IT leaders are preparing their organisations for increasing use of artificial intelligence (AI) to extract the insights they need from growing amounts of data. To help them, Intel is enabling businesses to future-proof their IT architecture by building AI accelerators into its second-generation Xeon® scalable processors.
The key technology to deliver this capability is Intel® DL Boost - DL meaning deep learning – which is built into the second-generation Intel® Xeon® scalable processor. DL Boost gives more AI power to classic CPUs by offering an instruction set in the Intel® Xeon® scalable processor that provides more operations in a single cycle of computation.
Better still, DL Boost is embedded into the CPU, so there is no extra cost for users looking to deploy AI, according to Walter Riviera, AI technical solution specialist at Intel.
“The effort Intel is making in the AI domain space for customers and partners is huge and is providing the widest portfolio of technology available. The Intel model can be accelerated to make computations faster,” he says.
“The point is to evolve technology for all the different challenges in the AI space, and develop Xeon® processors with new AI muscles that allow people to accelerate their workload on their favourite platform.”
Intel also ensures that IT architectures are prepared for a future with growing big data requirements and a huge increase in AI developments. DL Boost uses vector neural network instructions (VNNI), an instruction set designed to speed up AI algorithms.
“We can see in the future an increased demand for computer and memory. Data resolution will augment with better cameras and mics, for example. Research will provide bigger and deeper models that will require big compute,” says Riviera.
He highlights how Intel is committed to meeting new compute challenges with different requirements, while continuing to work with Intel’s backbone – the Intel® Xeon® scalable processor.
The AI journey
There are three phases that characterise an AI project engagement, says Riviera.
The first is data management, which involves the collecting, accessing and cleansing of data. The second is the training phase, which consists of teaching the machine what needs to be done and to solve specific tasks to the required level of accuracy. The third stage is inference, when the machine is used to make decisions.
DL Boost can help to accelerate the inference stage of the AI workloads.
This can be described with a healthcare example – where an AI trained on historical magnetic resonance imaging (MRI) scan data can be used to infer results from new data. In other words, the AI can tell whether the new scan shows good or bad news for the patient, based on learning about previous scans.
Inference can take place in a large datacentre or at the edge. The final application will define what are the requirements and where the solution will need to be hosted.
“Training and inference bring their different challenges and require different technologies,” says Riviera. Intel has products that are appropriate for both scenarios.

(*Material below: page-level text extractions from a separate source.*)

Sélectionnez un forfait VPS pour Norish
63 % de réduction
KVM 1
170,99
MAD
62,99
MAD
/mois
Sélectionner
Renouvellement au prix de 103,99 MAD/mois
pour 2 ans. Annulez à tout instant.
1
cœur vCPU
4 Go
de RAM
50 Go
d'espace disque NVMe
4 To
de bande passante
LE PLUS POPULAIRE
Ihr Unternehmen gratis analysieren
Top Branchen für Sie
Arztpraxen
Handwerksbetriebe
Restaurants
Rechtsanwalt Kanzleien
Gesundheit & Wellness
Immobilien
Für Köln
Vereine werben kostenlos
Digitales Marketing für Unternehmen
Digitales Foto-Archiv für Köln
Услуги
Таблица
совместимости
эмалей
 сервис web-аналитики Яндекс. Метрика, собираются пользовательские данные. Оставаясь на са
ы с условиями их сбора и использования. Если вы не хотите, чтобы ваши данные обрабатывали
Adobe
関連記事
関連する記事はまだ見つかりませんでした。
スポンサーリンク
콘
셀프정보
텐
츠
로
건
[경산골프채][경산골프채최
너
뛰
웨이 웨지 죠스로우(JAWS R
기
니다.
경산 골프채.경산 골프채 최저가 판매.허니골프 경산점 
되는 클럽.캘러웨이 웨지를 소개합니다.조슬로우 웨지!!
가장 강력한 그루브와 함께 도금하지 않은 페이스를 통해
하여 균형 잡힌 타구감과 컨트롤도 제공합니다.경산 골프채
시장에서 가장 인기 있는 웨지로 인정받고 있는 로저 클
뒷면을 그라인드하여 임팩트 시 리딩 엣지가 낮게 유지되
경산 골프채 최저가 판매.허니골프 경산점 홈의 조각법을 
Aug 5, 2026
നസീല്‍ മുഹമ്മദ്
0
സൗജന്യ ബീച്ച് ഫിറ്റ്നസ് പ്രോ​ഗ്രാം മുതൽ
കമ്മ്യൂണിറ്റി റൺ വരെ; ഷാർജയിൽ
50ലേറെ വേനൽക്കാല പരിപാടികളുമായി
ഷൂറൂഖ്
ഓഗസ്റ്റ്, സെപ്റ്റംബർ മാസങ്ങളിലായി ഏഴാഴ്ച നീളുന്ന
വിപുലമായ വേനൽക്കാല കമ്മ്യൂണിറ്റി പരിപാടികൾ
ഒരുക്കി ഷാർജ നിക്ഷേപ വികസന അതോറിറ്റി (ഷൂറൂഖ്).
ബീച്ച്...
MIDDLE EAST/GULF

Siemens Healthineers is one organisation making exciting developments with DL Boost. With one in three deaths worldwide coming from cardiovascular disease, MRI is required to make a quick diagnosis - but radiology departments must cope with the huge amount of data. Turnaround time is a challenge that can be helped by Intel’s AI technologies, and Intel has worked with Siemens Healthineers to improve the analysis of cardiac MRI exams using DL Boost and OpenVINO™, without the added cost and complexity of specialist accelerators.

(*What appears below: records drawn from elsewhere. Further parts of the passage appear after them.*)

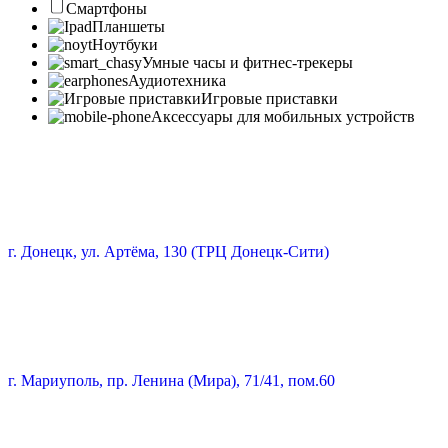
Смартфоны
Планшеты
Ноутбуки
Умные часы и фитнес-трекеры
Аудиотехника
Игровые приставки
Аксессуары для мобильных устройств
г. Донецк, ул. Артёма, 130 (ТРЦ Донецк-Сити)
г. Мариуполь, пр. Ленина (Мира), 71/41, пом.60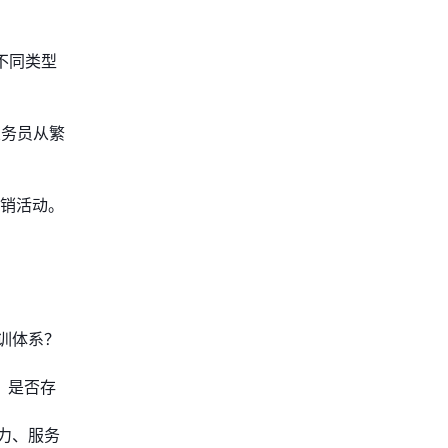
不同类型
业务员从繁
销活动。
训体系？
，是否存
力、服务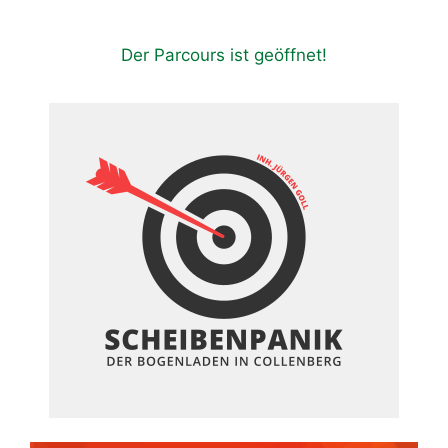
Der Parcours ist geöffnet!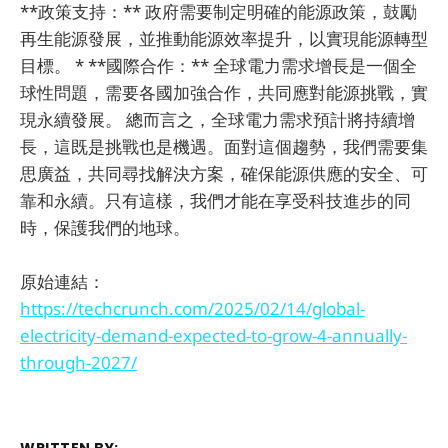
**政策支持：** 政府需要制定明確的能源政策，鼓勵
再生能源發展，並推動能源效率提升，以實現能源轉型
目標。 * **國際合作：** 全球電力需求增長是一個全
球性問題，需要各國加強合作，共同應對能源挑戰，實
現永續發展。 總而言之，全球電力需求預計將持續增
長，這既是挑戰也是機遇。面對這個趨勢，我們需要集
思廣益，共同尋找解決方案，確保能源供應的安全、可
靠和永續。只有這樣，我們才能在享受科技進步的同
時，保護我們的地球。
原始連結：
https://techcrunch.com/2025/02/14/global-
electricity-demand-expected-to-grow-4-annually-
through-2027/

OpenVINO is a free, open source developer toolkit for optimising and deploying deep learning solutions across multiple platforms.
The result is that AI-optimised Intel technologies have achieved a 5.5-times speed increase for quantifying heart function in cardiac MRI, thereby accelerating clinical workflows, improving accuracy and diagnosis, reducing hospital costs and supporting medical research.
Meeting different priorities
However, as Riviera points out, different customers have different priorities. Intel can meet requirements for inference with low latency where an answer needs to be given as soon as possible, such as braking during autonomous driving. Intel can also support workloads where the priority is for throughput and the need to process as much data as possible, for example a bank that wants to maximise the amount of data it can process overnight.
The adoption of Intel’s solution is also facilitated by OpenVINO.
Developers are harnessing the OpenVINO™ toolkit to unlock cost-effective, real-time vision applications by improving neural network performance on Intel processors.
Riviera explains that, thanks to the many Intel products available on the market for inference, customers would benefit from having a unified platform to interact with all of them.
With OpenVINO, a developer could deploy a trained model for inference on devices without knowing anything about the underlying architecture, like is happening with the Intel® Movidius™ vision processing unit
(VPU), Intel field programmable gate arrays (FPGA), and the recently launched Intel® Nervana™ Neural Network processor (NNP) and many others.
“OpenVINO helps if you want to deploy on the CPU. Second-generation Xeon can give you the optimised model that can activate VNNI. Developers love OpenVINO because it unifies everything in one platform,” says Riviera.
Thanks to DL Boost functionality, organisations can be prepared for their AI future. Second-generation Xeon processors mean they are ready for these exciting developments.